All this with actual footage of the war, the results of the decisions of these men, played out behind them. It is unusual, perhaps, for television, but it is eminently theatrical and hardly "chummy" or "glib." The overall effect of the film is not the sort of jingoism implied by the Amazon reviewer, but a sense of the true complexity and difficulty of the dilemmas these men faced--and the different means each of them utilized in handling them. FDR, for example, hardly comes off well in his acquiescence to Stalin without consultation of Churchill.
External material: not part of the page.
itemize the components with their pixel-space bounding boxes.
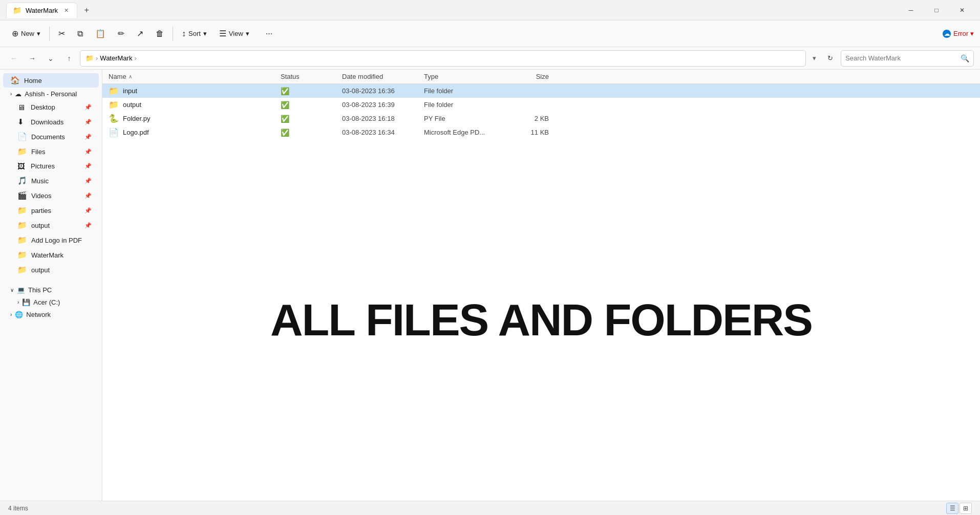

Caine is good. Lithgow is not very good. Hoskins is pitch-perfect! The film is highly recommended for its originality, its historicity, and its thoughtful approach to a difficult subject.
11 of 11 found the following review helpful:
Excellent Writing, Good Acting, Historically Sound Oct 23, 2006
By Daniel J. Morlan
"Keep your hands, arms, legs, and feet safely in the ride!"
The make up artists deserve all the praise they can get, but this series, while it has taken some historical liberties, is absolutely fabulous, and timeless. It breaks my heart to not see this series available on DVD. It truly deserves to be produced. I was fresh out of high school when this series hit TV, and I was awe inspired by it. The actual words spoken by FDR, Churchill, and Stalin are used, with a minimal amount of creative fluff to add a bit of frosting to a cake thatis already rich with historical facts, which are creatively put together to bring the viewer back to the time.
I must beg to differ on a few key points, though. I do not believe for a moment that FDR said, "I wanted my administration to end without war." America was preparing for it, and it was an inevitability. The belligerents, and co-belligerents were getting overwhelmingly callous, and ruthless, and had to be checked. FDR knew this, and I find a few scenes utterly unhistoric, and quotes taken out-of-context. Things Churhill said in the house of commons weren't mumbled in blackened dark rooms alone. Nonetheless, the story as it unfolded, the soundtrack, and the delightful acting makes it a gem that would occupy a spot on my shelf the day it comes out if it were released on DVD.